** Opening Dataset content block **
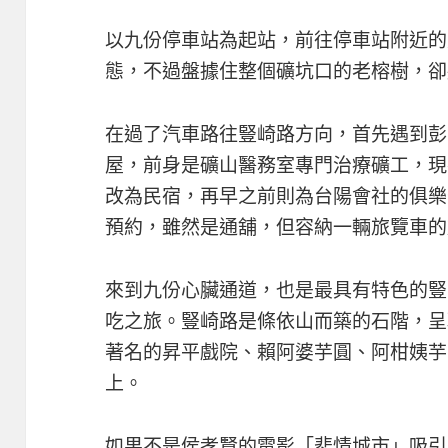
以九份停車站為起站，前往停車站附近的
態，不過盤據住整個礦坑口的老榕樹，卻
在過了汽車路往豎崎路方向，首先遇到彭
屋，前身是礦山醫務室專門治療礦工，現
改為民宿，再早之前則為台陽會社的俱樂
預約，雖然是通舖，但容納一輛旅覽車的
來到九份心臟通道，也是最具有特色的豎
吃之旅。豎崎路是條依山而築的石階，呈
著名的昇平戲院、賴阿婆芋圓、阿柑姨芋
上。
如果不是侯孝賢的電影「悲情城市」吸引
** Closing Dataset content block **
** Opening Dataset content block **
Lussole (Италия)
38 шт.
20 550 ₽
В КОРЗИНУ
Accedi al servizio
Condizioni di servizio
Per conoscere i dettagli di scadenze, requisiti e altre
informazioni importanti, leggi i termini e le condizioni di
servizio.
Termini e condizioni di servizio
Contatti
** Closing Dataset content block **
◆ What this task involves
Only lines of the data holding the word "servizio" go in the answer. Please copy each of them.

◆ Result of the exercise
Accedi al servizio
Condizioni di servizio
servizio.
Termini e condizioni di servizio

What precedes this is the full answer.